*Task details:* Please copy the records below word for word, leaving out the pictures.

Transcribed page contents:
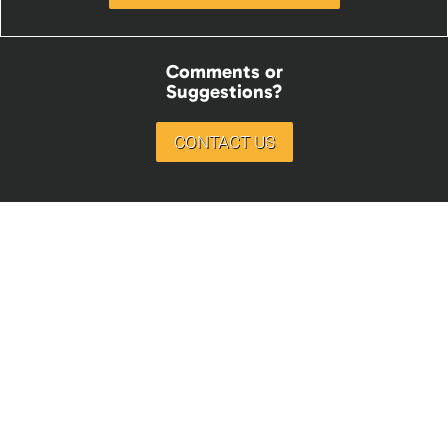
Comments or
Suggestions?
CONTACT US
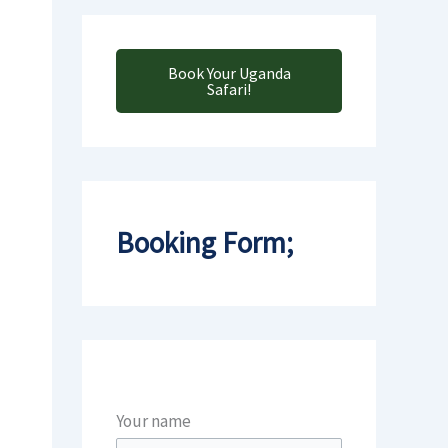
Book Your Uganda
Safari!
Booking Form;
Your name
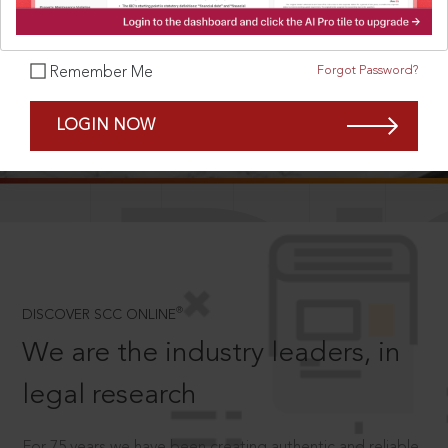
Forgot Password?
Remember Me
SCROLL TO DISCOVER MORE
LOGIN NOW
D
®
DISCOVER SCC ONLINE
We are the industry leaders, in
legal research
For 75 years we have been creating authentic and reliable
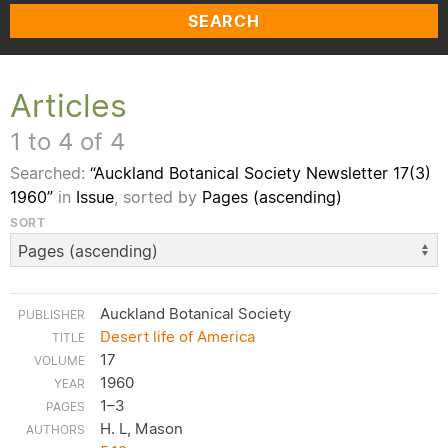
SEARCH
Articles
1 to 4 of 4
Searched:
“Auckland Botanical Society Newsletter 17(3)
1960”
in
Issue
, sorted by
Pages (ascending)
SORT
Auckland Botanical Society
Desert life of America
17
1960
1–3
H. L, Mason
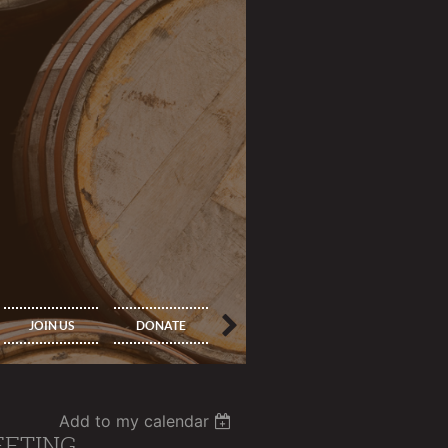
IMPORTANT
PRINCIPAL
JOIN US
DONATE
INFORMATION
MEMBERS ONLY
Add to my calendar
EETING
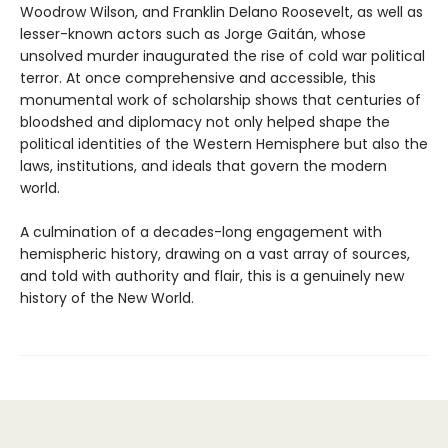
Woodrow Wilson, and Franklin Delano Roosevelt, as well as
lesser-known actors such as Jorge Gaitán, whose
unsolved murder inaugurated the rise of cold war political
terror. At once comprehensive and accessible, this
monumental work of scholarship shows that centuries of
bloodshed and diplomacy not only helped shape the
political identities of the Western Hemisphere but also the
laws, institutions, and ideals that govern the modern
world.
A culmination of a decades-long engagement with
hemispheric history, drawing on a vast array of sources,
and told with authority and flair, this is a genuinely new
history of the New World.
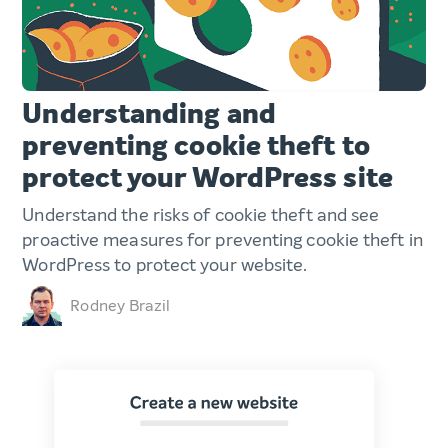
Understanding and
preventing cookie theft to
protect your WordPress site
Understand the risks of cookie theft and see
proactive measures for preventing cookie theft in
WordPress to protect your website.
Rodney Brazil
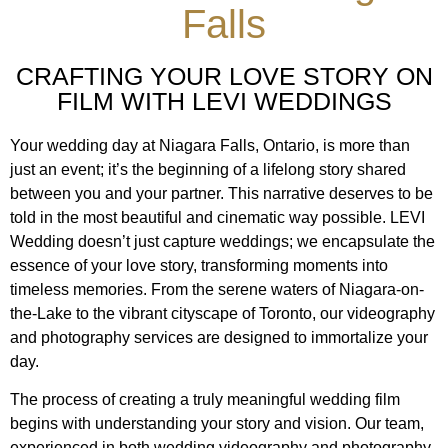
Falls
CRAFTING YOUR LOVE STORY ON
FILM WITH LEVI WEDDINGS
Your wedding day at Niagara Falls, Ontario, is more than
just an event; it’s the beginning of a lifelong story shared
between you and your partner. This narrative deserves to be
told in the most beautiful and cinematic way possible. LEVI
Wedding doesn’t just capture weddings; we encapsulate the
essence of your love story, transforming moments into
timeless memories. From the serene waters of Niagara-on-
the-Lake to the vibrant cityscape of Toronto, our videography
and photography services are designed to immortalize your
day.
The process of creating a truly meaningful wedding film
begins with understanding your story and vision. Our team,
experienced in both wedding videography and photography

*Final answer:*
Comments or
Suggestions?
CONTACT US
Book Your Uganda
Safari!
Booking Form;
Your name
Forgot Password?
Remember Me
SCROLL TO DISCOVER MORE
LOGIN NOW
D
®
DISCOVER SCC ONLINE
We are the industry leaders, in
legal research
For 75 years we have been creating authentic and reliable
SEARCH
Articles
1 to 4 of 4
Searched:
“Auckland Botanical Society Newsletter 17(3)
1960”
in
Issue
, sorted by
Pages (ascending)
SORT
Auckland Botanical Society
Desert life of America
17
1960
1–3
H. L, Mason
IMPORTANT
PRINCIPAL
JOIN US
DONATE
INFORMATION
MEMBERS ONLY
Add to my calendar
EETING
Woodrow Wilson, and Franklin Delano Roosevelt, as well as
lesser-known actors such as Jorge Gaitán, whose
unsolved murder inaugurated the rise of cold war political
terror. At once comprehensive and accessible, this
monumental work of scholarship shows that centuries of
bloodshed and diplomacy not only helped shape the
political identities of the Western Hemisphere but also the
laws, institutions, and ideals that govern the modern
world.
A culmination of a decades-long engagement with
hemispheric history, drawing on a vast array of sources,
and told with authority and flair, this is a genuinely new
history of the New World.
Understanding and
preventing cookie theft to
protect your WordPress site
Understand the risks of cookie theft and see
proactive measures for preventing cookie theft in
WordPress to protect your website.
Rodney Brazil
Falls
CRAFTING YOUR LOVE STORY ON
FILM WITH LEVI WEDDINGS
Your wedding day at Niagara Falls, Ontario, is more than
just an event; it’s the beginning of a lifelong story shared
between you and your partner. This narrative deserves to be
told in the most beautiful and cinematic way possible. LEVI
Wedding doesn’t just capture weddings; we encapsulate the
essence of your love story, transforming moments into
timeless memories. From the serene waters of Niagara-on-
the-Lake to the vibrant cityscape of Toronto, our videography
and photography services are designed to immortalize your
day.
The process of creating a truly meaningful wedding film
begins with understanding your story and vision. Our team,
experienced in both wedding videography and photography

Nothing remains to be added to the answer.